**ACTION ITEM:**
Your answer should be one number, the count of lines in the entries holding the word "consignee".

Document layout analysis data:
►

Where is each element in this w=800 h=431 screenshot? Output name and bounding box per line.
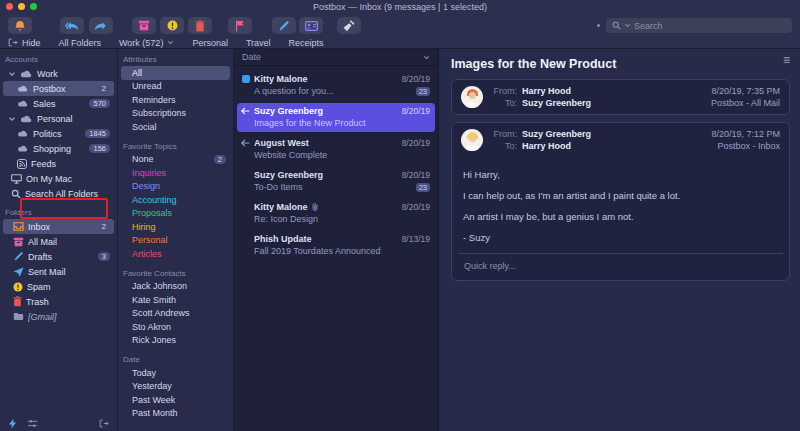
attribute-social[interactable]: Social: [121, 120, 230, 134]
account-on-my-mac[interactable]: On My Mac: [3, 171, 114, 186]
search-input[interactable]: [634, 21, 786, 31]
sweep-button[interactable]: [337, 17, 361, 34]
hide-panel-icon: [8, 38, 18, 47]
disclosure-chevron-icon[interactable]: [8, 70, 16, 78]
topic-inquiries[interactable]: Inquiries: [121, 166, 230, 180]
account-postbox[interactable]: Postbox 2: [3, 81, 114, 96]
reply-all-button[interactable]: [60, 17, 84, 34]
message-row-selected[interactable]: Suzy Greenberg 8/20/19 Images for the Ne…: [237, 103, 435, 132]
topic-design[interactable]: Design: [121, 180, 230, 194]
accounts-sidebar: Accounts Work Postbox 2 Sales 570 Person…: [0, 49, 118, 431]
monitor-icon: [11, 174, 22, 184]
quick-reply-field[interactable]: Quick reply...: [458, 253, 783, 280]
favorite-receipts[interactable]: Receipts: [289, 38, 324, 48]
topic-personal[interactable]: Personal: [121, 234, 230, 248]
favorite-personal[interactable]: Personal: [192, 38, 228, 48]
delete-button[interactable]: [188, 17, 212, 34]
message-datetime: 8/20/19, 7:12 PM: [711, 129, 780, 139]
topic-hiring[interactable]: Hiring: [121, 220, 230, 234]
folder-drafts[interactable]: Drafts 3: [3, 249, 114, 264]
archive-button[interactable]: [132, 17, 156, 34]
account-shopping[interactable]: Shopping 156: [3, 141, 114, 156]
toolbar-overflow-button[interactable]: [597, 24, 600, 27]
forward-button[interactable]: [89, 17, 113, 34]
unread-badge: 1845: [85, 129, 110, 138]
attachment-paperclip-icon: [311, 202, 319, 212]
message-list-sort-header[interactable]: Date: [234, 49, 438, 66]
quick-post-bolt-icon[interactable]: [8, 418, 17, 429]
topic-proposals[interactable]: Proposals: [121, 207, 230, 221]
conversation-title: Images for the New Product: [451, 57, 790, 71]
attribute-reminders[interactable]: Reminders: [121, 93, 230, 107]
contacts-button[interactable]: [299, 17, 323, 34]
message-list: Date Kitty Malone 8/20/19 A question for…: [234, 49, 439, 431]
folder-trash[interactable]: Trash: [3, 294, 114, 309]
account-group-personal[interactable]: Personal: [3, 111, 114, 126]
account-feeds[interactable]: Feeds: [3, 156, 114, 171]
unread-badge: 2: [98, 84, 110, 93]
search-scope-chevron-icon[interactable]: [624, 22, 631, 29]
folder-spam[interactable]: Spam: [3, 279, 114, 294]
topic-none[interactable]: None 2: [121, 153, 230, 167]
chevron-down-icon: [167, 39, 174, 46]
count-badge: 2: [214, 155, 226, 164]
filter-sliders-icon[interactable]: [27, 419, 38, 428]
date-past-week[interactable]: Past Week: [121, 393, 230, 407]
cloud-account-icon: [20, 70, 33, 78]
contact-jack-johnson[interactable]: Jack Johnson: [121, 280, 230, 294]
notifications-button[interactable]: [8, 17, 32, 34]
account-sales[interactable]: Sales 570: [3, 96, 114, 111]
topic-accounting[interactable]: Accounting: [121, 193, 230, 207]
message-card-expanded: From: Suzy Greenberg To: Harry Hood 8/20…: [451, 122, 790, 281]
favorite-topics-header: Favorite Topics: [118, 139, 233, 153]
cloud-account-icon: [17, 85, 29, 92]
account-group-work[interactable]: Work: [3, 66, 114, 81]
folder-icon: [13, 312, 24, 321]
attribute-unread[interactable]: Unread: [121, 80, 230, 94]
search-icon: [11, 189, 21, 199]
pencil-icon: [13, 251, 24, 262]
account-politics[interactable]: Politics 1845: [3, 126, 114, 141]
contact-sto-akron[interactable]: Sto Akron: [121, 320, 230, 334]
sidebar-footer: [0, 415, 117, 431]
favorite-all-folders[interactable]: All Folders: [59, 38, 102, 48]
message-row[interactable]: Kitty Malone 8/20/19 Re: Icon Design: [237, 199, 435, 228]
date-past-month[interactable]: Past Month: [121, 407, 230, 421]
contact-kate-smith[interactable]: Kate Smith: [121, 293, 230, 307]
folder-gmail[interactable]: [Gmail]: [3, 309, 114, 324]
message-row[interactable]: Kitty Malone 8/20/19 A question for you.…: [237, 71, 435, 100]
hide-favorites-button[interactable]: Hide: [8, 38, 41, 48]
unread-badge: 2: [98, 222, 110, 231]
attribute-all[interactable]: All: [121, 66, 230, 80]
folder-all-mail[interactable]: All Mail: [3, 234, 114, 249]
flag-button[interactable]: [228, 17, 252, 34]
topic-articles[interactable]: Articles: [121, 247, 230, 261]
search-field[interactable]: [606, 18, 792, 33]
message-card-collapsed[interactable]: From: Harry Hood To: Suzy Greenberg 8/20…: [451, 79, 790, 115]
disclosure-chevron-icon[interactable]: [8, 115, 16, 123]
sort-chevron-icon: [423, 54, 430, 61]
compose-button[interactable]: [272, 17, 296, 34]
archive-icon: [138, 20, 150, 31]
collapse-sidebar-icon[interactable]: [99, 419, 109, 428]
notifications-bell-icon: [14, 20, 26, 32]
contact-card-icon: [305, 21, 318, 31]
date-today[interactable]: Today: [121, 366, 230, 380]
message-row[interactable]: Suzy Greenberg 8/20/19 To-Do Items 23: [237, 167, 435, 196]
folder-sent-mail[interactable]: Sent Mail: [3, 264, 114, 279]
date-filter-header: Date: [118, 352, 233, 366]
spam-button[interactable]: [160, 17, 184, 34]
folder-inbox[interactable]: Inbox 2: [3, 219, 114, 234]
titlebar: Postbox — Inbox (9 messages | 1 selected…: [0, 0, 800, 14]
favorite-work[interactable]: Work (572): [119, 38, 174, 48]
contact-rick-jones[interactable]: Rick Jones: [121, 334, 230, 348]
favorite-travel[interactable]: Travel: [246, 38, 271, 48]
message-row[interactable]: August West 8/20/19 Website Complete: [237, 135, 435, 164]
hamburger-menu-icon[interactable]: ≡: [783, 55, 790, 65]
message-body: Hi Harry, I can help out, as I'm an arti…: [452, 157, 789, 243]
contact-scott-andrews[interactable]: Scott Andrews: [121, 307, 230, 321]
search-all-folders[interactable]: Search All Folders: [3, 186, 114, 201]
date-yesterday[interactable]: Yesterday: [121, 380, 230, 394]
attribute-subscriptions[interactable]: Subscriptions: [121, 107, 230, 121]
message-row[interactable]: Phish Update 8/13/19 Fall 2019 Tourdates…: [237, 231, 435, 260]
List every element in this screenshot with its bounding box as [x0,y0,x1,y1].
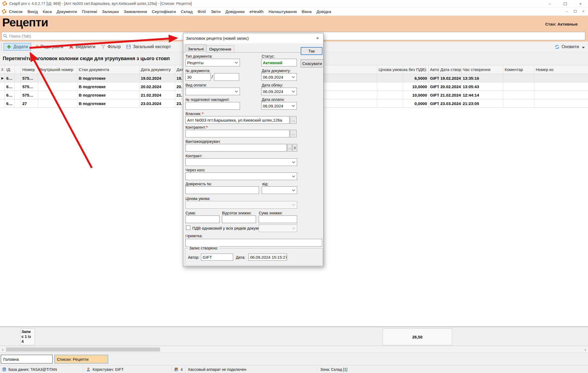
contract-combobox[interactable] [185,158,297,166]
contractor-field[interactable] [185,130,290,137]
via-combobox[interactable] [185,172,297,180]
author-field[interactable]: GIFT [201,254,233,261]
cell-blank [15,91,21,99]
tab-lists-recipes[interactable]: Списки: Рецепти [54,355,108,363]
column-chooser-icon[interactable] [0,65,5,74]
maximize-icon[interactable] [557,0,573,7]
edit-button[interactable]: Редагувати [31,43,66,50]
window-controls: – × [542,0,588,7]
cash-register-icon [174,367,179,372]
column-header-created-time[interactable]: Час створення [461,65,503,74]
doc-type-combobox[interactable]: Рецепты [185,59,240,66]
cancel-button[interactable]: Скасувати [301,59,324,67]
scroll-left-icon[interactable]: ‹ [1,346,5,353]
column-header-sum-no-vat[interactable]: Сума без ПДВ): [403,65,429,74]
menu-item-zvity[interactable]: Звіти [208,9,223,14]
note-field[interactable] [185,239,322,246]
sum-field[interactable] [185,215,220,223]
contract-label: Контракт: [185,154,202,158]
column-header-number[interactable]: Номер [21,65,38,74]
consignee-clear-button[interactable]: X [293,144,297,152]
column-header-blank[interactable] [15,65,21,74]
menu-item-dokumenty[interactable]: Документи [54,9,80,14]
export-button[interactable]: Загальний експорт [123,43,173,50]
statusbar-separator [83,366,83,372]
column-header-internal-number[interactable]: Внутрішній номер [38,65,77,74]
vat-rate-combobox[interactable] [259,224,297,232]
cash-register-status: Кассовый аппарат не подключен [188,365,246,373]
menu-item-vikna[interactable]: Вікна [299,9,314,14]
discount-sum-field[interactable] [259,215,297,223]
vat-same-checkbox[interactable] [186,226,190,230]
scroll-right-icon[interactable]: › [583,346,587,353]
account-date-combobox[interactable]: 06.09.2024 [261,88,297,95]
doc-no-field[interactable]: 30 [185,73,211,81]
consignee-field[interactable] [185,144,287,152]
cell-number-k [534,82,588,91]
menu-item-filii[interactable]: Філії [195,9,208,14]
menu-item-dovidnyky[interactable]: Довідники [223,9,247,14]
mdi-minimize-icon[interactable]: – [564,8,570,14]
column-header-doc-date[interactable]: Дата документу [139,65,175,74]
consignee-browse-button[interactable]: … [287,144,292,152]
toolbar-grip[interactable] [1,43,2,50]
sum-total: 26,50 [383,328,452,345]
refresh-dropdown-icon[interactable] [582,47,585,48]
menu-item-dovidka[interactable]: Довідка [314,9,334,14]
column-header-created-date[interactable]: Дата створе… [439,65,461,74]
menu-item-nalashtuvannya[interactable]: Налаштування [266,9,299,14]
doc-date-combobox[interactable]: 06.09.2024 [261,73,297,81]
column-header-author[interactable]: Автор [429,65,439,74]
add-button[interactable]: Додати [4,43,31,51]
ok-button[interactable]: Так [301,47,322,55]
discount-percent-field[interactable] [222,215,256,223]
owner-field[interactable]: Апт №003 пгт.Барышевка, ул.Киевский шлях… [185,116,290,124]
cell-doc-date: 21.02.2024 [139,91,175,99]
dialog-tab-rounding[interactable]: Округлення [206,45,234,53]
pay-date-combobox[interactable]: 06.09.2024 [261,102,297,110]
owner-browse-button[interactable]: … [290,116,297,124]
menu-item-sertyfikaty[interactable]: Сертифікати [150,9,178,14]
scrollbar-thumb[interactable] [6,347,160,352]
filter-button[interactable]: Фільтр [98,43,123,50]
mdi-restore-icon[interactable] [572,8,578,14]
price-condition-combobox[interactable] [185,201,297,209]
cell-author: GIFT [429,91,439,99]
mdi-close-icon[interactable]: × [580,8,586,14]
from-date-combobox[interactable] [262,186,297,194]
cell-number: 575… [21,82,38,91]
minimize-icon[interactable]: – [542,0,557,7]
status-bar: База даних: TASA3@TITAN Користувач: GIFT… [0,365,588,373]
tab-home[interactable]: Головна [1,355,53,363]
column-header-price-condition[interactable]: Цінова умова [377,65,403,74]
proxy-field[interactable] [185,186,259,194]
created-date-field[interactable]: 06.09.2024 15:15:27 [248,254,287,261]
column-header-doc-state[interactable]: Стан документа [77,65,139,74]
delete-button[interactable]: Видалити [66,43,98,50]
payment-kind-combobox[interactable] [185,88,240,95]
doc-no-suffix-field[interactable] [214,73,239,81]
tax-invoice-field[interactable] [185,102,240,110]
menu-item-platezhi[interactable]: Платежі [80,9,100,14]
recipe-header-dialog: Заголовок рецепта (новий запис) × Загаль… [183,33,324,267]
horizontal-scrollbar[interactable]: ‹ › [0,346,588,353]
cell-id: 6… [5,74,15,82]
dialog-close-icon[interactable]: × [312,33,323,43]
menu-item-vyhid[interactable]: Вихід [25,9,40,14]
status-field[interactable]: Активний [261,59,297,66]
menu-item-zamovlennya[interactable]: Замовлення [121,9,149,14]
chevron-down-icon [292,104,295,107]
column-header-number-k[interactable]: Номер ко [534,65,588,74]
menu-item-kasa[interactable]: Каса [40,9,54,14]
menu-item-sklad[interactable]: Склад [178,9,195,14]
contractor-browse-button[interactable]: … [290,130,297,137]
dialog-tab-general[interactable]: Загальні [185,45,206,53]
menu-item-spisok[interactable]: Список [7,9,25,14]
refresh-button[interactable]: Оновити [555,44,585,50]
menu-item-ehealth[interactable]: eHealth [247,9,266,14]
menu-bar: Список Вихід Каса Документи Платежі Зали… [0,7,588,16]
close-icon[interactable]: × [573,0,588,7]
column-header-comment[interactable]: Коментар [503,65,534,74]
column-header-id[interactable]: ІД [5,65,15,74]
menu-item-zalyshky[interactable]: Залишки [100,9,121,14]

◄

**FINISHED EXERCISE:**
3